Q) A light of frequency v is incident on a metal surface whose work function is Wo. The kinetic energy of the emitted electron is K. If the frequency of the incident light is doubled, then the Kinetic Energy of the emitted electron will be?

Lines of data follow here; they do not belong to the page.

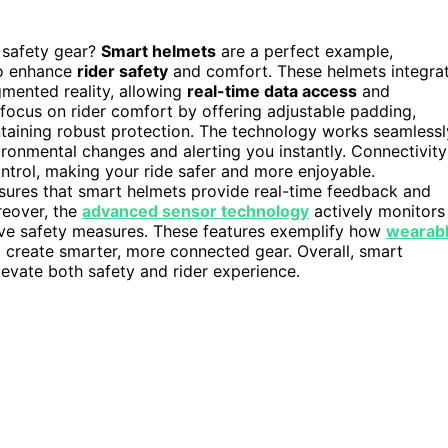
 safety gear?
Smart helmets
are a perfect example,
to enhance
rider safety
and comfort. These helmets integra
mented reality, allowing
real-time data access
and
focus on rider comfort by offering adjustable padding,
aintaining robust protection. The technology works seamlessl
ronmental changes and alerting you instantly. Connectivity
ontrol, making your ride safer and more enjoyable.
ures that smart helmets provide real-time feedback and
reover, the
advanced sensor technology
actively monitors
rove safety measures. These features exemplify how
wearab
 create smarter, more connected gear. Overall, smart
levate both safety and rider experience.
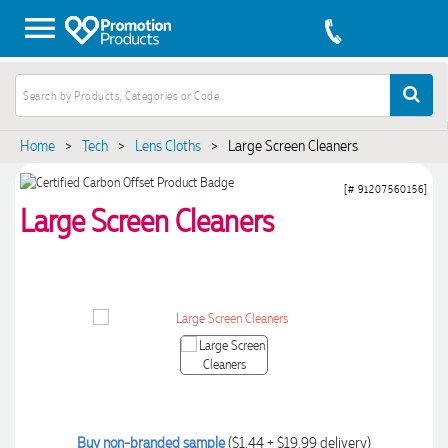
Home
>
Tech
>
Lens Cloths
>
Large Screen Cleaners
[# 91207560156]
Large Screen Cleaners
Buy non-branded sample
($1.44 + $19.99 delivery)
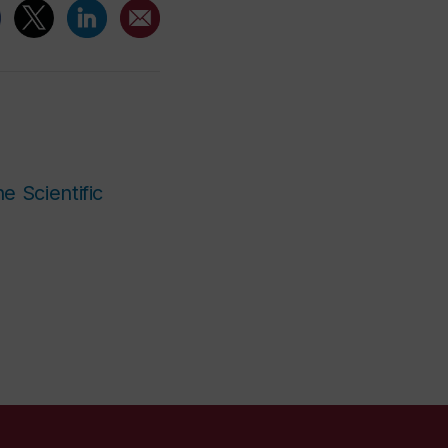
e Scientific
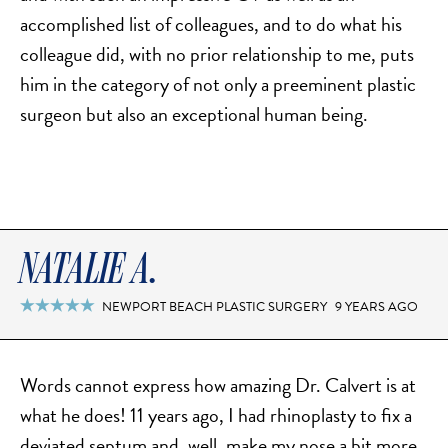
accomplished list of colleagues, and to do what his
colleague did, with no prior relationship to me, puts
him in the category of not only a preeminent plastic
surgeon but also an exceptional human being.
NATALIE A.
NEWPORT BEACH PLASTIC SURGERY
9 YEARS AGO

Words cannot express how amazing Dr. Calvert is at
what he does! 11 years ago, I had rhinoplasty to fix a
deviated septum and, well, make my nose a bit more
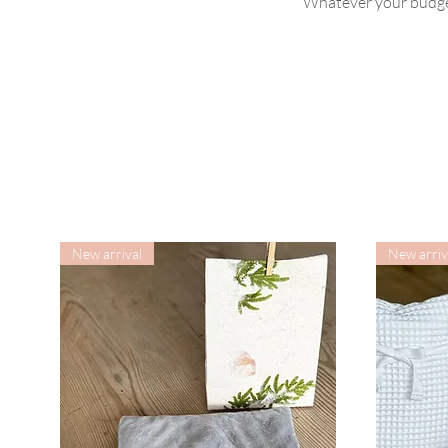
Whatever your budget
New arrival
New arriv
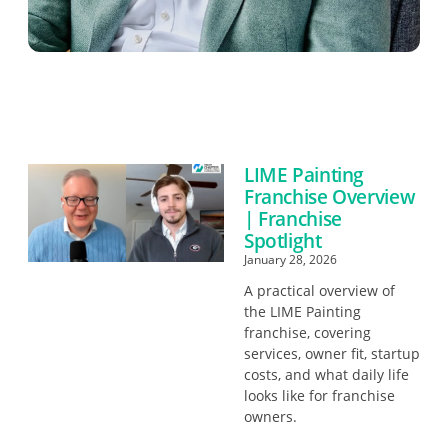
LIME Painting
Franchise Overview
| Franchise
Spotlight
January 28, 2026
A practical overview of
the LIME Painting
franchise, covering
services, owner fit, startup
costs, and what daily life
looks like for franchise
owners.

Q) A light of frequency v is incident on a metal surface whose work function is Wo. The kinetic energy of the emitted electron is K. If the frequency of the incident light is doubled, then the Kinetic Energy of the emitted electron will be?
a) 2k
b) more than 2k
c) between k and 2k
d) less than k

Correct Answer: b) more than 2k

Use the photoelectric equation:$$K = h\nu – W_0$$

Where:

• $K$ = kinetic energy
• $h$ = Planck’s constant
• $\nu$ = frequency
• $W_0$ = work function

Given:

$$K = h\nu – W_0$$

If frequency is doubled:$$K’ = h(2\nu) – W_0$$$$K’ = 2h\nu – W_0$$​

Now substitute $h\nu = K + W_0$:$$K’ = 2(K + W_0) – W_0$$ $$K’ = 2K + 2W_0 – W_0$$ $$K’ = 2K + W_0$$Compare with $2K$:

Since $W_0 > 0$,$$K’ = 2K + W_0 > 2K$$

Final Answer:

b) more than 2K